Neil Daswani, Michael Stoppelman, and the Google Click Fraud Team released a fascinating report on a clickbot fraud network (pdf). The ‘bot network was named “Clickbot.A”. Kudos to Google for transparency. A few comments:

The Bad Guys

They’re clever.

Even though ClickBot.A was beta code (”v0.005″ and “v0.007″ were mentioned), the network was sophisticated. The bad guys employed a network of 100k+ ‘bots, each generating a very small number of bogus clicks, to collectively commit fraud against Google content advertisers. The network used redirectors and suppressed referrers to hide their tracks. Each ‘bot made at most 20 bogus clicks, with 15 minutes between them.

Most intriguingly, each ‘bot checked in with the ‘bot master before making a bogus click, as only the ‘bot master had the full perspective to keep traffic low enough to escape suspicion.

The bad guys code in PHP (oddly, Google provides code snippets for wannabe imitators), and used HTTP GET requests for communication between their ‘bots and the ‘bot master.

One surmises the bot authors may not be native-born English speakers due to some awkward verb use: “holded”, rather than “held” or “on hold”, and “ThisIPIsClick()” rather than “ThisIpIsClickable()” or “ThisIpCanBeClicked()”. Similarly, one surmises they’re not earning US rates for web programming talent — according to Google, this scheme didn’t generate much cash, even with 100k bots.

The Money Trail

Daswani et al. write

While the exact dollar amount of fraud impacting Google for the attack is proprietary, one might be interested in a back-of-the-envelope calculation of the scope of the attack … and one assumes an average cost per click (CPC) of $0.50… the upper bound of the damage to Google can be placed at … $50,000. (footnote: The average CPCs involved in the actual attack were less.)

Assuming Daswani et al. used the “an average cost per click (CPC) of $0.50″ in the conventional sense, that means the $50k number reflects payments from advertisers to Google.

If so, $50k in false clicks isn’t $50k of damage to Google. $50k in false clicks is $50k in fraud against Google content advertisers.

Google probably paid the bad guys 20% of that, or around $10k. (While Google’s Traffic Aquisition Costs were 79% for 2006q2, the big rev shares go to partners like AOL. Many typical small AdSense publishers estimate they receive 20% of the click fees.)

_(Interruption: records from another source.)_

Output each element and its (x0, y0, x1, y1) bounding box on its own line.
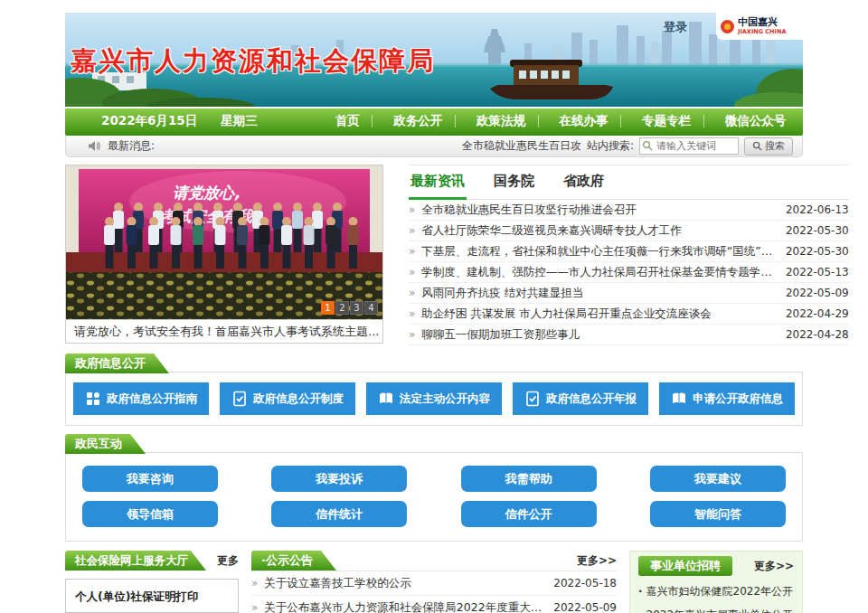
statutory-disclosure-button[interactable]: 法定主动公开内容 (366, 382, 502, 415)
nav-items: 首页 政务公开 政策法规 在线办事 专题专栏 微信公众号 (318, 108, 803, 134)
header-banner: 嘉兴市人力资源和社会保障局 登录 中国嘉兴 JIAXING CHINA (65, 13, 803, 107)
site-search: 全市稳就业惠民生百日攻 站内搜索: 搜索 (462, 137, 793, 156)
smart-qa-button[interactable]: 智能问答 (650, 501, 786, 527)
news-item[interactable]: 省人社厅陈荣华二级巡视员来嘉兴调研专技人才工作 2022-05-30 (409, 221, 849, 241)
more-link[interactable]: 更多 (217, 553, 239, 569)
news-item[interactable]: 风雨同舟齐抗疫 结对共建显担当 2022-05-09 (409, 283, 849, 304)
announcement-item[interactable]: 关于设立嘉善技工学校的公示 2022-05-18 (251, 571, 617, 596)
carousel-caption[interactable]: 请党放心，考试安全有我！首届嘉兴市人事考试系统主题... (65, 320, 383, 344)
ticker-label: 最新消息: (108, 138, 155, 154)
site-logo[interactable]: 中国嘉兴 JIAXING CHINA (716, 13, 803, 40)
pager-2[interactable]: 2 (335, 301, 349, 315)
info-disclosure-guide-button[interactable]: 政府信息公开指南 (73, 382, 209, 415)
annual-report-button[interactable]: 政府信息公开年报 (513, 382, 648, 415)
grid-icon (85, 391, 101, 407)
more-link[interactable]: 更多>> (577, 553, 617, 569)
announcement-item[interactable]: 关于公布嘉兴市人力资源和社会保障局2022年度重大行政决策事... 2022-0… (251, 596, 617, 613)
carousel-photo-image: 请党放心, 考试安全有我 (66, 165, 382, 319)
news-item[interactable]: 助企纾困 共谋发展 市人力社保局召开重点企业交流座谈会 2022-04-29 (409, 304, 849, 325)
pager-4[interactable]: 4 (364, 301, 378, 315)
nav-item-policies[interactable]: 政策法规 (467, 108, 534, 134)
news-list: 全市稳就业惠民生百日攻坚行动推进会召开 2022-06-13 省人社厅陈荣华二级… (409, 200, 849, 345)
need-help-button[interactable]: 我需帮助 (461, 466, 597, 492)
leader-mailbox-button[interactable]: 领导信箱 (82, 501, 218, 527)
news-item[interactable]: 下基层、走流程，省社保和就业中心主任项薇一行来我市调研“国统”上线情况 2022… (409, 241, 849, 262)
weekday-text: 星期三 (221, 113, 258, 129)
suggestion-button[interactable]: 我要建议 (650, 466, 786, 492)
tab-provincial-gov[interactable]: 省政府 (561, 171, 606, 199)
section-title-ribbon: ·公示公告 (251, 551, 336, 571)
search-label: 站内搜索: (587, 138, 634, 154)
site-title: 嘉兴市人力资源和社会保障局 (71, 43, 435, 80)
section-recruitment: 事业单位招聘 更多>> 嘉兴市妇幼保健院2022年公开... 2022年嘉兴市属… (629, 551, 803, 613)
news-item[interactable]: 聊聊五一假期加班工资那些事儿 2022-04-28 (409, 325, 849, 345)
pager-1[interactable]: 1 (321, 301, 335, 315)
search-input[interactable] (639, 137, 739, 155)
doc-check-icon (231, 391, 248, 407)
recruitment-item[interactable]: 嘉兴市妇幼保健院2022年公开... (638, 580, 794, 603)
section-interaction: 政民互动 我要咨询 我要投诉 我需帮助 我要建议 领导信箱 信件统计 信件公开 … (65, 434, 803, 542)
news-panel: 最新资讯 国务院 省政府 全市稳就业惠民生百日攻坚行动推进会召开 2022-06… (409, 165, 849, 345)
letter-statistics-button[interactable]: 信件统计 (271, 501, 407, 527)
section-title-ribbon: 社会保险网上服务大厅 (65, 551, 206, 571)
tab-latest-news[interactable]: 最新资讯 (409, 171, 467, 200)
logo-subtitle: JIAXING CHINA (738, 28, 786, 35)
search-button[interactable]: 搜索 (744, 137, 793, 156)
photo-carousel: 请党放心, 考试安全有我 1 2 3 4 请党放心，考试安全有我！首届嘉兴市人事… (65, 165, 383, 345)
nav-item-wechat[interactable]: 微信公众号 (716, 108, 796, 134)
more-link[interactable]: 更多>> (754, 559, 794, 574)
request-disclosure-button[interactable]: 申请公开政府信息 (659, 382, 795, 415)
speaker-icon (88, 140, 100, 152)
carousel-pager: 1 2 3 4 (321, 301, 378, 315)
book-icon (378, 391, 394, 407)
news-item[interactable]: 学制度、建机制、强防控——市人力社保局召开社保基金要情专题学习会 2022-05… (409, 262, 849, 283)
section-title-ribbon: 政府信息公开 (65, 354, 169, 373)
tab-state-council[interactable]: 国务院 (492, 171, 536, 199)
ss-cert-print-item[interactable]: 个人(单位)社保证明打印 (65, 579, 239, 613)
news-tabs: 最新资讯 国务院 省政府 (409, 171, 849, 200)
login-link[interactable]: 登录 (664, 19, 687, 35)
nav-item-online-services[interactable]: 在线办事 (551, 108, 618, 134)
nav-item-home[interactable]: 首页 (326, 108, 369, 134)
complaint-button[interactable]: 我要投诉 (271, 466, 407, 492)
letter-disclosure-button[interactable]: 信件公开 (461, 501, 597, 527)
section-social-insurance: 社会保险网上服务大厅 更多 个人(单位)社保证明打印 办事指南 (65, 551, 239, 613)
section-announcements: ·公示公告 更多>> 关于设立嘉善技工学校的公示 2022-05-18 关于公布… (251, 551, 617, 613)
search-button-icon (752, 141, 762, 151)
consult-button[interactable]: 我要咨询 (82, 466, 218, 492)
pager-3[interactable]: 3 (350, 301, 363, 315)
recruitment-item[interactable]: 2022年嘉兴市属事业单位公开... (638, 603, 794, 613)
nav-date: 2022年6月15日 星期三 (65, 113, 318, 129)
campaign-text: 全市稳就业惠民生百日攻 (462, 138, 581, 154)
doc-check-icon (524, 391, 541, 407)
carousel-photo[interactable]: 请党放心, 考试安全有我 1 2 3 4 (65, 165, 383, 320)
nav-item-gov-affairs[interactable]: 政务公开 (384, 108, 451, 134)
logo-title: 中国嘉兴 (738, 17, 786, 28)
info-disclosure-system-button[interactable]: 政府信息公开制度 (220, 382, 355, 415)
date-text: 2022年6月15日 (101, 113, 197, 129)
recruitment-title[interactable]: 事业单位招聘 (638, 556, 732, 576)
news-ticker-bar: 最新消息: 全市稳就业惠民生百日攻 站内搜索: 搜索 (65, 134, 803, 157)
jiaxing-logo-icon (721, 20, 734, 33)
page: 嘉兴市人力资源和社会保障局 登录 中国嘉兴 JIAXING CHINA 2022… (65, 0, 803, 613)
nav-item-special-topics[interactable]: 专题专栏 (633, 108, 700, 134)
svg-text:请党放心,: 请党放心, (173, 184, 240, 202)
main-nav: 2022年6月15日 星期三 首页 政务公开 政策法规 在线办事 专题专栏 微信… (65, 108, 803, 134)
book-icon (671, 391, 687, 407)
news-item[interactable]: 全市稳就业惠民生百日攻坚行动推进会召开 2022-06-13 (409, 200, 849, 221)
section-info-disclosure: 政府信息公开 政府信息公开指南 政府信息公开制度 (65, 354, 803, 426)
search-input-icon (642, 140, 653, 151)
section-title-ribbon: 政民互动 (65, 434, 146, 454)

So, ClickBot.A likely generated $40k in additional revenue for Google.

If, on the other hand, Daswani et al. meant Google paid the bad guys $50k, then their $0.50 figure was an EPC (”Earnings Per Click”), not a CPC (”Cost Per Click”). If Google paid out $50k, then somewhere some Google content advertisers were frauded to the tune of $250k (again using the 20% payout estimate), with Google earning $200k.

Of course, in reality Google earned neither $40k nor $200k from ClickBot.A. The fraud was detected, so Google invalidated the clicks, and didn’t charge the content advertisers.

Who Stopped ClickBot.A?

ClickBot.A was detetected by Panda Labs back in May, 2006.

Panda is virus company, not a clickfraud company. ClickBot.A was detected because it was spreading through a Trojan.

Twice in the report (once in the abstract, and again in section 6 in italics), Google stresses that none of their content advertisers were harmed by this ‘bot-net.

Google identified all clicks on its ads exhibiting Clickbot.A-like patterns and marked them as invalid.

The report doesn’t say if Google invalidated these clicks before or after Panda detected the Trojan. After Panda had found this malware, Google could easily invalidate all the bogus clicks using the IPs of each ‘bots from the compromised ‘bot master.

Had not Panda detected this criminal software, would Google have noticed 20 bad clicks from 100k different machines? The report does not say. Neil or Michael, could you comment on that?

It’s All About Content, Isn’t It?

As an search marketing agency focused on generating revenue efficiently for our clients, we’re not giant fans of the content networks. We’ve found our clients get far better results using Google to put ads in front of searchers using the search networks, rather than in front of readers and ‘bots on the content networks.

Some advertisers like running content. Others don’t. Either way, it is good that Google has teams of smart engineers striving to keep the content networks clean. And again, kudos to Google for sharing this report in with the public.